Солнце сверкало на чистом голубом небе, словно огромная золотая монета. Теплый бриз веял с моря, заставляя колыхаться зеленые листочки деревьев и принося с собой сладостный, бодрящий аромат весны. Белинда вскинула голову и полной грудью вдохнула свежий воздух. Ей виделась особая ирония в том, что именно в этот день, когда ей должны были огласить смертный приговор, весна вернулась в деревню Сейлем, словно призывая вкусить сладость жизни. Как ей хотелось вдохнуть аромат диких лесных цветов, протянуть руки к солнцу, пробежаться босиком навстречу ветру! А вместо этого она в сопровождении дюжего стража шла в сумрачный молельный дом, туда, где должна была решиться ее судьба. Уже почти у самой двери Белинда в последний раз вдохнула пахнущий морем воздух и, плотно сжав губы, вошла в темное помещение, чтобы предстать перед обвинителями. Весеннее ликование осталось позади. Мрачная, жестокая реальность ожидала ее.

Следующие несколько часов шел суд – в точности такой, как и ожидала Белинда. Фрэнсис Майлз вопила, что рыжеволосая ведьма мучила ее, а с полдюжины девиц, всегда ходивших за ней по пятам, примостились на передней скамье, словно стайка птиц на ветке дерева, и вскрикивали в унисон с Фрэнсис, указывали на Белинду пальцем и орали, подражая своей предводительнице.

– Она протыкает нас, протыкает! – твердили они без умолку, в то время как Белинда сидела перед ними безмолвно и недвижимо. Двое мужчин стерегли ее, стоя возле скамьи, и каждый, кто находился в молельном доме, взирал на нее с суеверным ужасом. Фрэнсис объявила, что перед ними ведьма, наделенная огромной колдовской силой, самая опасная из всех, когда-либо угрожавших деревне. Она на пару с Люси Бруер выступала главной пособницей дьявола в истязании праведников. До тех пор пока жива ведьма Кэди, надрывалась Фрэнсис, ей, как и другим благочестивым, набожным людям, не будет покоя.

Когда Джонатан Кэди показал под присягой, что Белинда пускала в ход свои колдовские чары, чтобы соблазнить его, молельный дом взорвался от возмущения. Люди разразились гневными криками в адрес развратной приспешницы сатаны. Все это время Белинда сидела сцепив руки, с бледным, но спокойным лицом. В душе она трепетала, словно перышко, застигнутое ураганным вихрем, но внешне держалась стойко и, призывая на помощь все свое самообладание, сумела не склонить голову под градом обвинений. Собравшись с духом, она устояла, твердо решив не выдать свое волнение перед врагами.

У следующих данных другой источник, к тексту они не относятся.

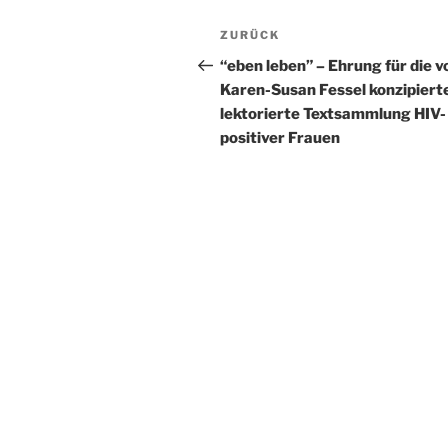
Beitragsnavigation
Vorheriger
ZURÜCK
Beitrag
“eben leben” – Ehrung für die v
Karen-Susan Fessel konzipiert
lektorierte Textsammlung HIV-
positiver Frauen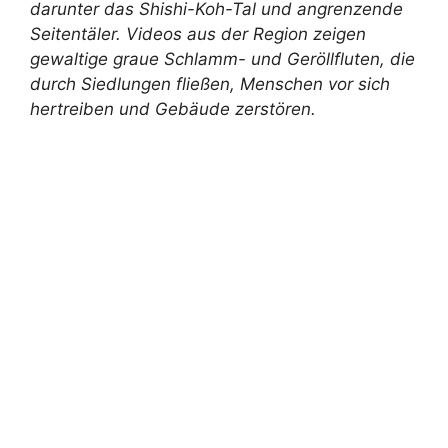
darunter das Shishi-Koh-Tal und angrenzende
Seitentäler. Videos aus der Region zeigen
gewaltige graue Schlamm- und Geröllfluten, die
durch Siedlungen fließen, Menschen vor sich
hertreiben und Gebäude zerstören.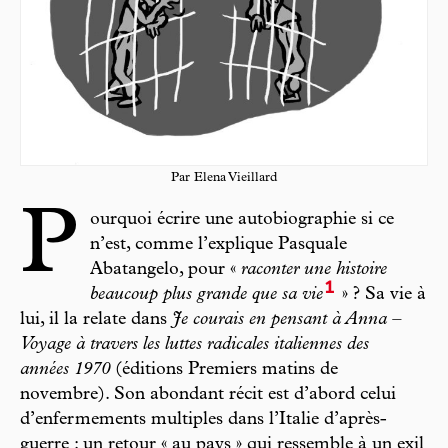
Par Elena Vieillard
P
ourquoi écrire une autobiographie si ce
n’est, comme l’explique Pasquale
Abatangelo, pour «
raconter une histoire
1
beaucoup plus grande que sa vie
» ? Sa vie à
lui, il la relate dans
Je courais en pensant à Anna –
Voyage à travers les luttes radicales italiennes des
années 1970
(éditions Premiers matins de
novembre). Son abondant récit est d’abord celui
d’enfermements multiples dans l’Italie d’après-
guerre : un retour « au pays » qui ressemble à un exil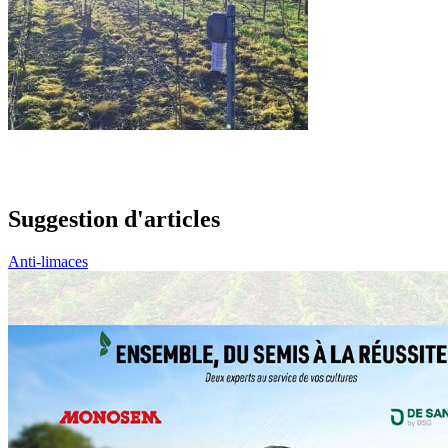
Suggestion d'articles
Anti-limaces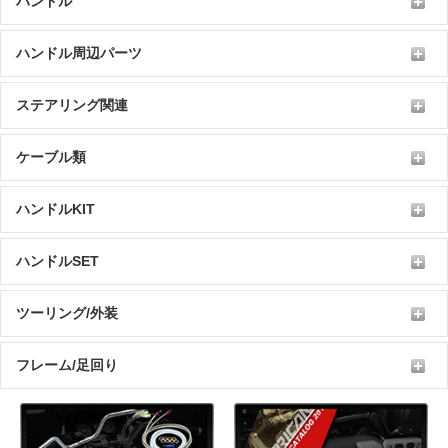
ハンドル
ハンドル周辺パーツ
ステアリング関連
ケーブル類
ハンドルKIT
ハンドルSET
ツーリング/外装
フレーム/足回り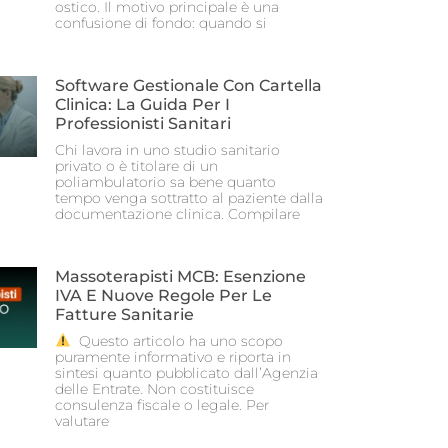
ostico. Il motivo principale è una
confusione di fondo: quando si
Software Gestionale Con Cartella
Clinica: La Guida Per I
Professionisti Sanitari
Chi lavora in uno studio sanitario
privato o è titolare di un
poliambulatorio sa bene quanto
tempo venga sottratto al paziente dalla
documentazione clinica. Compilare
Massoterapisti MCB: Esenzione
IVA E Nuove Regole Per Le
Fatture Sanitarie
Questo articolo ha uno scopo
puramente informativo e riporta in
sintesi quanto pubblicato dall’Agenzia
delle Entrate. Non costituisce
consulenza fiscale o legale. Per
valutare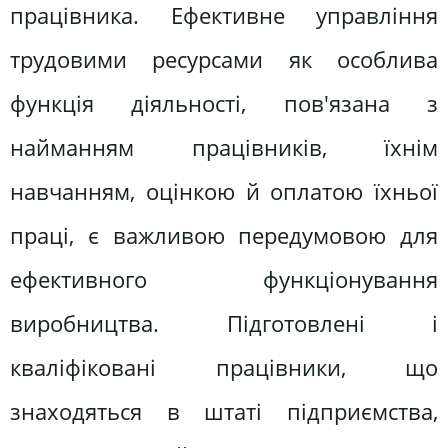
працівника. Ефективне управління
трудовими ресурсами як особлива
функція діяльності, пов'язана з
найманням працівників, їхнім
навчанням, оцінкою й оплатою їхньої
праці, є важливою передумовою для
ефективного функціонування
виробництва. Підготовлені і
кваліфіковані працівники, що
знаходяться в штаті підприємства,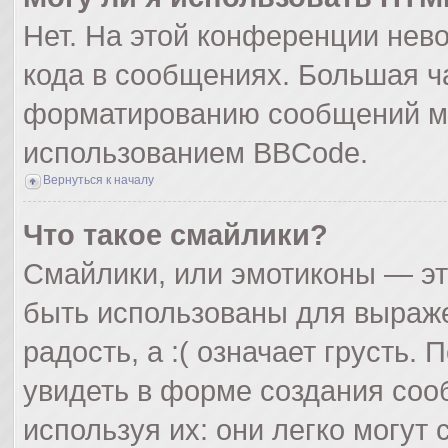
Нет. На этой конференции нев
кода в сообщениях. Большая ч
форматированию сообщений мо
использованием BBCode.
Вернуться к началу
Что такое смайлики?
Смайлики, или эмотиконы — эт
быть использованы для выражен
радость, а :( означает грусть
увидеть в форме создания соо
используя их: они легко могут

А потом судья Кэди, такой внушительный в своем алом плаще, попросил у гудевшего зала тишины.

– Королевский суд вызывает еще одного свидетеля, готового выступить против этой женщины, – объявил он, победоносно оглядывая публику. – Наш долг – заслушать все показания очевидцев по делу, а сведения, предоставленные этим свидетелем, оказались в нашем распоряжении лишь вчера. Они важны для этого процесса, очень важны, и я призываю к полной тишине, чтобы слова свидетеля были слышны всем. – Он помолчал, дожидаясь, пока жители деревни умолкнут, а потом продолжил суровым, холодным тоном: – Суд его величества вызывает йомена Томаса Фелпса! Именем короля, выйдите вперед!